#### Directions
Reproduce the data below exactly. Skip the pictures.

#### Exercise data
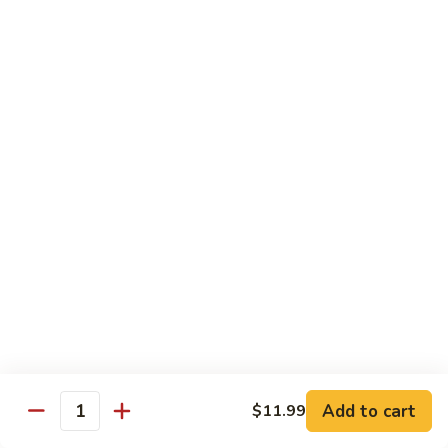
煎
F16.
F16. Vegetable Fried Corn Noodle 拌面
饺
Vegetable
Fried
$14.99
Corn
Noodle
F17.
F17. Vegetable Fried Noodle 蔬菜炒面
拌
Vegetable
面
Fried
$11.99
Noodle
蔬
F18.
F18. Seafood Fried Noodle 海鲜炒面
菜
Seafood
炒
Fried
$11.99
面
Noodle
海
F19.
F19. Chicken Fried Noodle 鸡肉炒面
鲜
Chicken
炒
Fried
$11.99
面
Noodle
Add to cart
$11.99
鸡
F20.
Quantity
F20. Beef Fried Noodle 牛肉炒面
肉
Beef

#### Written answer
煎
F16.
F16. Vegetable Fried Corn Noodle 拌面
饺
Vegetable
Fried
$14.99
Corn
Noodle
F17.
F17. Vegetable Fried Noodle 蔬菜炒面
拌
Vegetable
面
Fried
$11.99
Noodle
蔬
F18.
F18. Seafood Fried Noodle 海鲜炒面
菜
Seafood
炒
Fried
$11.99
面
Noodle
海
F19.
F19. Chicken Fried Noodle 鸡肉炒面
鲜
Chicken
炒
Fried
$11.99
面
Noodle
Add to cart
$11.99
鸡
F20.
Quantity
F20. Beef Fried Noodle 牛肉炒面
肉
Beef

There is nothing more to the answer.